Every artist’s work is shaped what is rejected, cut, tried then discarded, but one of the drivers of that editing process—the one that has nothing to do with rationality, with rigour, training, or any other terms that signal professionalism—is embarrassment. It’s a part of artistic development that is rarely discussed. Sally Bayley, in The Private Life of the Diary, describes teenage journals as “a form of identity practice and self-production, a workshop for our future selves” in which the author can test out “a bad performance of being adult,” and “project all the mess and maelstrom” of adolescence. In an essay on juvenilia, for Gulf Coast journal a couple of years ago, I wrote that “early,” in an artist’s career, “is art school or university, the starting blocks of professional life. Anything before is pre-historic. Formative experiences are validated by the reputation of your chosen institution and the league tables of who-taught-who, on the networking value of a particular postgrad course. […] The languages we are trained in before we are trained to speak art are forgotten.” Early work is as instructive as late period but what artist wants to deal with their own cringe? Still, that work exists, and this would be an unrealistic conversation if we pretended otherwise.
RECOMMENDATIONS
—Speaking of things you do when you’re young, this is a beautiful recording by the Welsh bass-baritone Bryn Terfel, of ‘Youth and Love’ from Ralph Vaughan Williams’ Songs of Travel.

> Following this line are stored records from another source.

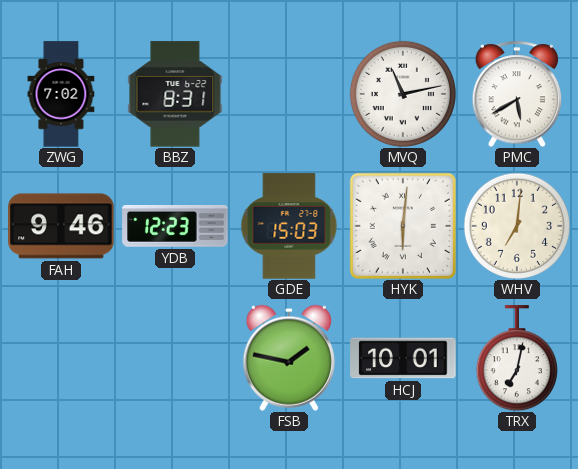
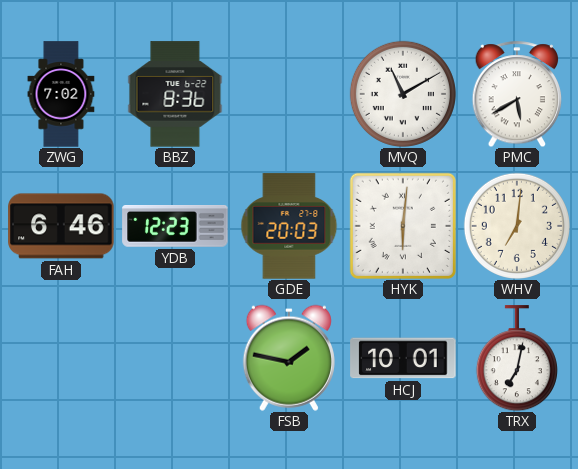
BBZ: 8:31 -> 8:36
MVQ: 11:13 -> 11:10
FAH: 9:46 -> 6:46
GDE: 15:03 -> 20:03
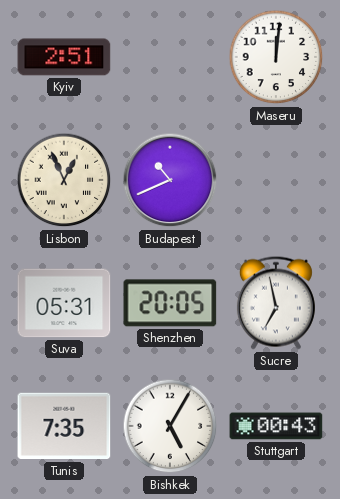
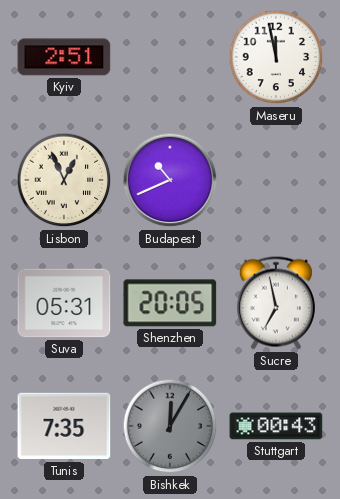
Maseru: 12:01 -> 11:58
Bishkek: 5:05 -> 12:05
Bishkek dial: white -> grey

—On a bit of an Iris Murdoch kick recently, I came across this interview with the writer, recorded for Icelandic TV in 1985. The title credits are superb.
—Dept of Nepotism; Subdivision: Friends Who Paint. If you’re in New York, there is a small painting, in a small group show, in a small gallery on the Lower East Side, which is by Claire Lehmann, and which I keep thinking about. It’s titled Hierophany, and it is, like all her paintings, a technically accomplished piece which evokes an atmosphere I cannot place. (Back to UFOs again…) Luxe, hellish, psychedelic, futuristic, digital, mechanical. (The gallery is Harkawik, on Orchard Street.) Meanwhile, a website called Curator (very 2005), which describes itself in the kind of boilerplate that makes Lorem Ipsum seem thought-provoking (“a contemporary art & design platform dedicated to building a more connected global creative community”) has published a lovely short interview with Tim Braden, conducted by Simon Grant, in which the painter discusses his work, and a teenage epiphany meeting Patrick Heron.
—In 1993, the American musician Marc Ribot recorded a beautiful album of compositions by his mentor, Haitian composer and classical guitarist Frantz Casseus. I learned of it only recently, from this long interview with Ribot on Gilles Peterson’s Worldwide FM show.
—Finally, a new video for The God in Hackney, made by me and Andy Cooke. The first minute is pre-amble. The cartoon proper starts a minute in. But yes, that’s me tied to a chair with a t-shirt pulled over my head.